3. **Distance + torus wrap** — apply periodic boundary in both x & y
   by ``d -= S * round(d / S)``.
4. **Force** — fused kernel returns the piecewise force value;
   multiply by direction & species-pair coefficient ``A[typ_i,
   typ_j]``; scatter back to ``acc`` via ``cp.add.at``.
5. **Integrate** — ``vel = vel * friction + acc * dt`` then ``pos =
   (pos + vel * dt) % S``.
6. **Render** — decay buffer, splat 5×5 gaussian per particle, log
   normalise, emit one uint8 grayscale frame to ffmpeg stdin.

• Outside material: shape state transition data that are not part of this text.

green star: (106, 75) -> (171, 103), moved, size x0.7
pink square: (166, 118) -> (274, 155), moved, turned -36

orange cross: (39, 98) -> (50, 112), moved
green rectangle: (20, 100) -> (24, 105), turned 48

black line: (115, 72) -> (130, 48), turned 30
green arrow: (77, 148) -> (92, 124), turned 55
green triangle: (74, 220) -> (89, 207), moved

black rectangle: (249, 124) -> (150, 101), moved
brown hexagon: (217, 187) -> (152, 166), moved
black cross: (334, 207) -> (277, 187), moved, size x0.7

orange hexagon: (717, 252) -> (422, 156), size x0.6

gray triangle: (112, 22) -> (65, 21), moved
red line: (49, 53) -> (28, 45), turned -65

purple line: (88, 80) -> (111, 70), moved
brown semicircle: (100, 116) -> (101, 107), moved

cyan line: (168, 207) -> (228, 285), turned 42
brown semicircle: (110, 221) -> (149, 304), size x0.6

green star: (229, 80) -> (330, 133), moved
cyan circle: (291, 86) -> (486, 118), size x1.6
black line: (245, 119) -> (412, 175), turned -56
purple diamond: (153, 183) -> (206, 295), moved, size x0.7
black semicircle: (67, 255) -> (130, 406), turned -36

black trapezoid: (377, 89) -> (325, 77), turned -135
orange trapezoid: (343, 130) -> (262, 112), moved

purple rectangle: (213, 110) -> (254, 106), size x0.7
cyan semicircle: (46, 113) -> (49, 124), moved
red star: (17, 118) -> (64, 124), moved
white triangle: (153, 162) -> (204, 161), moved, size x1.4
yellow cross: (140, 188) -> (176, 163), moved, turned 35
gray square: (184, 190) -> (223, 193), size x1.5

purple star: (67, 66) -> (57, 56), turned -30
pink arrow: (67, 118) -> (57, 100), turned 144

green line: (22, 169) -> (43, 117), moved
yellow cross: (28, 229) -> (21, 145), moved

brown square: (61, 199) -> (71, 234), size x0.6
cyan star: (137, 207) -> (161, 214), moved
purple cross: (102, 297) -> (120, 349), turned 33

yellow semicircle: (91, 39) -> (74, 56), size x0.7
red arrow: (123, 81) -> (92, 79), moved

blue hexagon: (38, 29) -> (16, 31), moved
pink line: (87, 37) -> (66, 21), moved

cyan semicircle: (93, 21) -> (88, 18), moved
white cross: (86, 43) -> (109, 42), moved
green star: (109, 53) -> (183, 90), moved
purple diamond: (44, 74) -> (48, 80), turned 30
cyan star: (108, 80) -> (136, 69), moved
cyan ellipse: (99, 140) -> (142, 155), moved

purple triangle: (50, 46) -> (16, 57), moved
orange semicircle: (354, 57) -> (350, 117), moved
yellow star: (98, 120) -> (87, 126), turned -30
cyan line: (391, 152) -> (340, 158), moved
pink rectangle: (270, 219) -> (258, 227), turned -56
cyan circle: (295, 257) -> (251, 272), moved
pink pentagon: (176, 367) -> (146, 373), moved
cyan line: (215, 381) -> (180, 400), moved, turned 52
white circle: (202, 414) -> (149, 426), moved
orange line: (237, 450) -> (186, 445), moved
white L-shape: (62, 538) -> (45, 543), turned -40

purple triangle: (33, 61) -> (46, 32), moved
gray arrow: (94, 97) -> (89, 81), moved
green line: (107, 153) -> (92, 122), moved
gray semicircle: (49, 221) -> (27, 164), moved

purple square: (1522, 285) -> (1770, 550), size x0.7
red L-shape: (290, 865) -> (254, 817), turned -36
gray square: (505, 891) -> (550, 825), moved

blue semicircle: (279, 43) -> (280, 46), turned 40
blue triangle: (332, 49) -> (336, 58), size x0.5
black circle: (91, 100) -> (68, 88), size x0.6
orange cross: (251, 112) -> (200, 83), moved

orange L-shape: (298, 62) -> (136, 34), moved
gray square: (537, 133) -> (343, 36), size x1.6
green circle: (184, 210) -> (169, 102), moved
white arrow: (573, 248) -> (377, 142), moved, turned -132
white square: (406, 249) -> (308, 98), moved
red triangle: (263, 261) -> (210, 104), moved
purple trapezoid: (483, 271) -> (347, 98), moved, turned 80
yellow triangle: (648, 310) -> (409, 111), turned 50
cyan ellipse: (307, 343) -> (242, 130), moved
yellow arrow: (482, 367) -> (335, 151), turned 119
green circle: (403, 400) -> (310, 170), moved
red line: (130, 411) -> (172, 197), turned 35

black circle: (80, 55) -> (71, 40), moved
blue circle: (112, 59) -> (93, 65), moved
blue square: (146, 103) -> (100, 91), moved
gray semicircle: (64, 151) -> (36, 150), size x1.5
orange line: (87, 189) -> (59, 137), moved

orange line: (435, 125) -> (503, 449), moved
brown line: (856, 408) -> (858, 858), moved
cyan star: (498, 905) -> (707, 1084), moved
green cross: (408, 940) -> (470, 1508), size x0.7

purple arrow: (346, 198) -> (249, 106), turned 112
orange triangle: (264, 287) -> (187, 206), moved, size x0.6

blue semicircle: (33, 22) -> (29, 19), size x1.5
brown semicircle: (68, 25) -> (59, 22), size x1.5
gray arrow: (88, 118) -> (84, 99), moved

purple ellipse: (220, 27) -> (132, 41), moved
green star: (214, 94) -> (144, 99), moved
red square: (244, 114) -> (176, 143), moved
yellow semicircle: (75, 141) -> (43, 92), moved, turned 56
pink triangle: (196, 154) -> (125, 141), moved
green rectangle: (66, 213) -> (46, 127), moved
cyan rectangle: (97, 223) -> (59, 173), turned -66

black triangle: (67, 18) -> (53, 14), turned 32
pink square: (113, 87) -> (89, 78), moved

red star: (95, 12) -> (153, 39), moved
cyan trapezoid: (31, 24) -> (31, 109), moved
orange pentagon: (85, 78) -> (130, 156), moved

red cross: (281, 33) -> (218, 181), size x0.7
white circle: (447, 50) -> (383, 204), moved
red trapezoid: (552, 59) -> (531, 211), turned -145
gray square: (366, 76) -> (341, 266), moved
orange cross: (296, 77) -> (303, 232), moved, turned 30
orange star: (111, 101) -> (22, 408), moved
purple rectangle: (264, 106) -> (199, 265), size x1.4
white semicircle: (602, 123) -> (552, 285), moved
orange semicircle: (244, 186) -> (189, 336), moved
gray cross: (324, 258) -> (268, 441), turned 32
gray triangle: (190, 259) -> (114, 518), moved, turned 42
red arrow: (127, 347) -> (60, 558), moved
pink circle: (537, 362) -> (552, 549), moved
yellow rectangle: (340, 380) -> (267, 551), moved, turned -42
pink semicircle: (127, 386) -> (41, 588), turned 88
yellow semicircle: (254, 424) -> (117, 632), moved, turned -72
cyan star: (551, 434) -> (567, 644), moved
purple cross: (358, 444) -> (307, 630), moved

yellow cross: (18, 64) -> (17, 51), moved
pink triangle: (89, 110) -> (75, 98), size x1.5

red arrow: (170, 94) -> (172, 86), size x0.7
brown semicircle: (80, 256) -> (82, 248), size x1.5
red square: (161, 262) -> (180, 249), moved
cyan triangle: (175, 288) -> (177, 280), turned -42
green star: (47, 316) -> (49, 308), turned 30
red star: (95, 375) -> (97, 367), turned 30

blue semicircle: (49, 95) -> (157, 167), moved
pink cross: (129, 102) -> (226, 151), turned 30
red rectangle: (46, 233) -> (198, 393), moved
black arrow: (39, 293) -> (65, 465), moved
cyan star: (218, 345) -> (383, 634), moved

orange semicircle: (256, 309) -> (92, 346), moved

``friction = 0.85``, ``dt = 0.6``, ``fs = 0.8``, ``rmax = 88``,
``beta = 0.3``, ``K = 5``. Buffer decays at 0.80 between frames which
gives the visible motion trails.

----

Burn pipeline (DVD-Video target)
---------------------------------

Once ``MODE = 'dvd_video'`` produces ``animation.mpg`` (~3.9 GB), four
shell steps cut a bootable DVD:

# 1. author VIDEO_TS/ from the .mpg
    cd $OUT/480_dvd_video
    mkdir -p dvd_root
    VIDEO_FORMAT=NTSC dvdauthor -o dvd_root -T
    VIDEO_FORMAT=NTSC dvdauthor -o dvd_root \
        -f animation.mpg -t

# 2. stage extras alongside VIDEO_TS/
    mkdir -p dvd_root/EXTRAS
    cp -r path/to/source dvd_root/EXTRAS/

# 3. pack ISO
    mkisofs -dvd-video -V "PARTICLE_LIFE" \
        -r -J -o disc.iso dvd_root/

# 4. burn single-session, finalised
    growisofs -dvd-compat -Z /dev/sr0=disc.iso

``-dvd-compat`` finalises our disc on first write — single session, no
multi-session firmware quirks. Tested cheap-DVD-player & Xbox 360
playback 2026-06-29 on Verbatim MCC 03RG20 (Mitsubishi AZO) blanks.

----

Why one file
------------

Whole pipeline lives in 337 lines of one Python file. No build system,
no config files, no separate tokenizer/encoder/renderer split. ``cupy``
& ``ffmpeg`` are our only runtime requirements; ``dvdauthor`` /
``mkisofs`` / ``growisofs`` only enter our pipeline at burn time, not
render time. Every render mode is one literal dict near the top — to
add a 4K Blu-ray or a vertical-phone aspect, copy & edit one preset.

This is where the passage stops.